■ WORK ORDER
Among the entries, find each line that includes the string "Pendidikan" and list it.

EXTRACTED INFORMATION Start Marker

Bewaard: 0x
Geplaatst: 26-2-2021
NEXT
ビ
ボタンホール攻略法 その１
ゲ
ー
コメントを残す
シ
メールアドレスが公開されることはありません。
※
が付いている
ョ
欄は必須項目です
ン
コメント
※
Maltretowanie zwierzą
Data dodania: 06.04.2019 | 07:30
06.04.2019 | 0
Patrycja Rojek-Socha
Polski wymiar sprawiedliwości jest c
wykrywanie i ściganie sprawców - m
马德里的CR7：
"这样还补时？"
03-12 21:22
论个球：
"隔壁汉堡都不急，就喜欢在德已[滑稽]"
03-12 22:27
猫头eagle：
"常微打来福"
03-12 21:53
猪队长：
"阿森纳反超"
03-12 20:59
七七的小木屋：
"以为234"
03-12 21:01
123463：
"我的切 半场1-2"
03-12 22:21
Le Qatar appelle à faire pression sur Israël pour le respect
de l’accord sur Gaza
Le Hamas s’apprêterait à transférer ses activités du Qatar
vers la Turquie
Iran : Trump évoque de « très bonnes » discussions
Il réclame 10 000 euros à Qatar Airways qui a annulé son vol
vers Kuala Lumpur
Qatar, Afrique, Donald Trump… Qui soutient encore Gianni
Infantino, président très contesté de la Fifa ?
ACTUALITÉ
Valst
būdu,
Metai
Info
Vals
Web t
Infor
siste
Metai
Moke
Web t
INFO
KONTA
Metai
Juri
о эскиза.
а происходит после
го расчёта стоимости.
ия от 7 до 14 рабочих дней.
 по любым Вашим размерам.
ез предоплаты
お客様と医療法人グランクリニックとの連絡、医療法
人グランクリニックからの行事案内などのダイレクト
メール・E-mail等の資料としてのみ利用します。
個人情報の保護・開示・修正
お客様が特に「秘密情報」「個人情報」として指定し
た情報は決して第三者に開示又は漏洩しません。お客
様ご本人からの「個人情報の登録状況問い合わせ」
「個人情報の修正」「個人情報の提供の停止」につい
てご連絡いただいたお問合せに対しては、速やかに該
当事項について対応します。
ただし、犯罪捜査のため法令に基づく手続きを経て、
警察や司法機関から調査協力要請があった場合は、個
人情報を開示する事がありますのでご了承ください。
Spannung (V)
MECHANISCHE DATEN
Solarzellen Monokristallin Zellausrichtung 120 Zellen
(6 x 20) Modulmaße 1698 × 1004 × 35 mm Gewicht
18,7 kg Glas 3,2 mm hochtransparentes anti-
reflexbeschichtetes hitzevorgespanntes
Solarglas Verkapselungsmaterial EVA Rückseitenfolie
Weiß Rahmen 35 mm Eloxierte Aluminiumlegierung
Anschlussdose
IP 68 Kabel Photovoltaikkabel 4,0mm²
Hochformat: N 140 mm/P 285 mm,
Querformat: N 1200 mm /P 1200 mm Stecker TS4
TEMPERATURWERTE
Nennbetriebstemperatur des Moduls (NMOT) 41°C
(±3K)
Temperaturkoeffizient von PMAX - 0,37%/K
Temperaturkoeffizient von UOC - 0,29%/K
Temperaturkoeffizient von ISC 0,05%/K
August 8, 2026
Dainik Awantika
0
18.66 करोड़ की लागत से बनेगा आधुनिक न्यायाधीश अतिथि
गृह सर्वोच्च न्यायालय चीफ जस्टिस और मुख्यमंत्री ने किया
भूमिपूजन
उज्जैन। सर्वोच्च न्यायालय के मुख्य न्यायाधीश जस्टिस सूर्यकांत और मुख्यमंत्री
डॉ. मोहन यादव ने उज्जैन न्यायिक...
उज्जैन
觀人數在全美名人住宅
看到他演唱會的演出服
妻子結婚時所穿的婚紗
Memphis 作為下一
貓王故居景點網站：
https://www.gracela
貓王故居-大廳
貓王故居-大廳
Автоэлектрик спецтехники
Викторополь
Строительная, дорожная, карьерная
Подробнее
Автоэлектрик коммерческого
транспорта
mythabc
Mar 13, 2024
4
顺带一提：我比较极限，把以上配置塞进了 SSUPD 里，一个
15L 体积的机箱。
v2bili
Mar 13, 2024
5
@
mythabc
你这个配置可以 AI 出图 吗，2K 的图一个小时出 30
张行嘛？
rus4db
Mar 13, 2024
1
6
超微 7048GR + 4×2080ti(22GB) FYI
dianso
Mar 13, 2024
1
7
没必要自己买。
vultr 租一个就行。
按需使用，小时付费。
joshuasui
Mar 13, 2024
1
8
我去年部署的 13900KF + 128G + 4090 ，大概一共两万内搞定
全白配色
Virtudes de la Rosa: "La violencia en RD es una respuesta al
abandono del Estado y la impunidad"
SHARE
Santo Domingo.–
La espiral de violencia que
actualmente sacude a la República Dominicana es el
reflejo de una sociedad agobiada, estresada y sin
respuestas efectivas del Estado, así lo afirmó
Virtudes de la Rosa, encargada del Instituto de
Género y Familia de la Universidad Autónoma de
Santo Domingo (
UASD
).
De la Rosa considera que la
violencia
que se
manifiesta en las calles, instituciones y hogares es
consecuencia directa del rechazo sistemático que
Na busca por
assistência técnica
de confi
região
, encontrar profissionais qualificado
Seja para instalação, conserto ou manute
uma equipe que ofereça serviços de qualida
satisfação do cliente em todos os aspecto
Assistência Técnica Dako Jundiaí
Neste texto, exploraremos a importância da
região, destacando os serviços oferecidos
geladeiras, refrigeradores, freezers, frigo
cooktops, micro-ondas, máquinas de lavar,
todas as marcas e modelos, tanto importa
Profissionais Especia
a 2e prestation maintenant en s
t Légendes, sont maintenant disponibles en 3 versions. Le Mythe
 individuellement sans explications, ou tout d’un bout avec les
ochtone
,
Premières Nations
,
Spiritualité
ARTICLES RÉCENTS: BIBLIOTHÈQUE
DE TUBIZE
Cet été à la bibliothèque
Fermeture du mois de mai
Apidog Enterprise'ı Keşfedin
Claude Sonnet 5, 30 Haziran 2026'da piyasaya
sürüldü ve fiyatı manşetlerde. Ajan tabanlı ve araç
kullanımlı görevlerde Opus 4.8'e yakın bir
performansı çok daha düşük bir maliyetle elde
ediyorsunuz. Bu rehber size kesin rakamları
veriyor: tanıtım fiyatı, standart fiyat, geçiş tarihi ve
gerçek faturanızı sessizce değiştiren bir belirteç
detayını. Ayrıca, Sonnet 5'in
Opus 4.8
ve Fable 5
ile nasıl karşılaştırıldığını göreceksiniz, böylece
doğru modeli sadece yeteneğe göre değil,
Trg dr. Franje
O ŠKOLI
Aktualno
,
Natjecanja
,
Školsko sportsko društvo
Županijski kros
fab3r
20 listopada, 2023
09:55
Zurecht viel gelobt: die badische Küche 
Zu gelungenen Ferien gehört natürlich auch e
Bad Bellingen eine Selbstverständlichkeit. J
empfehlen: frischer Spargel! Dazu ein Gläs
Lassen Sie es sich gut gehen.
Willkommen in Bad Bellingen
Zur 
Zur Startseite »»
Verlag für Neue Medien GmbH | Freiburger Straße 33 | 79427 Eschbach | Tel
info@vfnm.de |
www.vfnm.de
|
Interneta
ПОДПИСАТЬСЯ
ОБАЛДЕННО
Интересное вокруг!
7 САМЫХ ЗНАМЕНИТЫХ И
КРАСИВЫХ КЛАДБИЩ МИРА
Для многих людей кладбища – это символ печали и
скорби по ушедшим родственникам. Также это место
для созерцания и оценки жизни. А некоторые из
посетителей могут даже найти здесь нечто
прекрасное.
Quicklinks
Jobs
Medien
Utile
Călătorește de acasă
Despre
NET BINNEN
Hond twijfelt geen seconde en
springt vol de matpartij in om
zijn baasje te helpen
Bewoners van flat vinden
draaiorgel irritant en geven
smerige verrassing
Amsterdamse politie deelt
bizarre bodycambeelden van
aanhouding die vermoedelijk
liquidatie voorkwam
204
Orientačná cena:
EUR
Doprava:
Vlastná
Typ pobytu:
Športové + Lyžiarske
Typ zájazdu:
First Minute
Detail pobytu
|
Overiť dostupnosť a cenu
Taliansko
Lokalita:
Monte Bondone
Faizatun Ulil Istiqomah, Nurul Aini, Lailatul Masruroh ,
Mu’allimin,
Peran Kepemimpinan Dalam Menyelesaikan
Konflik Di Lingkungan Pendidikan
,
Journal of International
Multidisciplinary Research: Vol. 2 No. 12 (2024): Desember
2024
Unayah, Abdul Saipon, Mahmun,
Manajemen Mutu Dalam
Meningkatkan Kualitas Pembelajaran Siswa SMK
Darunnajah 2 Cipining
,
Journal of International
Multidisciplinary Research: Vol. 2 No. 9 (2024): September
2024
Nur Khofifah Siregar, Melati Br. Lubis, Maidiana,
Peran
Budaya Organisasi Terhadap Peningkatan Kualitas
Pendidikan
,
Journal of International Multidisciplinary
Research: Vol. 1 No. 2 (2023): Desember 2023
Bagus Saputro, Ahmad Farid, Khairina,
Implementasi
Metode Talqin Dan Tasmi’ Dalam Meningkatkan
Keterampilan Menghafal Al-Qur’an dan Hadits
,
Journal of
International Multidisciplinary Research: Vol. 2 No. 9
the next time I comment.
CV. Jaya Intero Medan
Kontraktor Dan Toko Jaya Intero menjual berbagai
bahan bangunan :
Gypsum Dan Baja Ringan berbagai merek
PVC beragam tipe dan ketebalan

EXTRACTED INFORMATION End Marker

■ EXPECTED ANSWER
Konflik Di Lingkungan Pendidikan
Pendidikan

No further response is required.